入江さんの誕生日。93歳になった。焼酎が元気の源

ホームでの親友、入江さんの誕生日です。大正14年8月1日に生まれた。満93歳になる。入江さん、おめでとう。今朝のミサの後で写した。手にロザリオを持っている。「さすがは、長崎の信者だな」。入園したのが、2015年4月30日でした。丸3年になる。一緒に入浴して、入江さんは、背中を流してくれた。最近は、別々に入浴している。

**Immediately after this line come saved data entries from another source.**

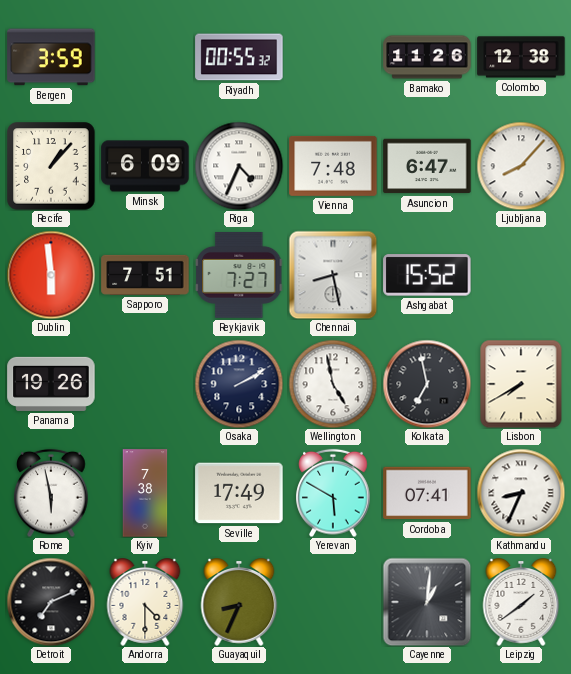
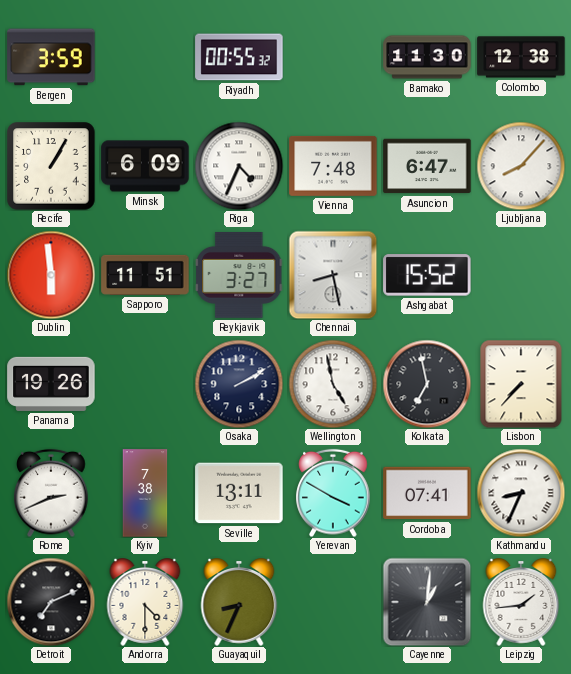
Bamako: 11:26 -> 11:30
Recife: 1:07 -> 1:05
Sapporo: 7:51 -> 11:51
Reykjavik: 7:27 -> 3:27
Lisbon: 7:40 -> 7:37
Rome: 5:58 -> 2:41
Seville: 17:49 -> 13:11
Yerevan: 5:50 -> 3:50
Leipzig: 1:39 -> 1:44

★入園する1ヶ月ほど前に、入江さんから電話があった。以前に、熊本の入江さんの自宅に訪ねたことがある。トマを知っていた。奥さんを亡くして、入園したいという。その後、数日、実際に宿泊にきた。入江さんは、終戦の前後に、聖母の騎士に神学生として生活したことがある。ホームに来て見て、聞いて、亡くなった同級や同窓の司祭の名前が次々に親しく出てくるので、「我が家に帰った気持ち」になり、迷わず喜んで入園した。結局、トマの背中を流す交友となる。「いつまでも元気で長生きしてください」。それが願いです。
★昼食は、入江さん、浜田神父さん、高原修道士さん、トマの4人で、有明海の海沿いの食事処「大橋」へ行き、お祝いしました。お湯割りの焼酎を、ゆっくり飲んでいました。うなぎ定食を全部、食べました。入江さんを見守ってください。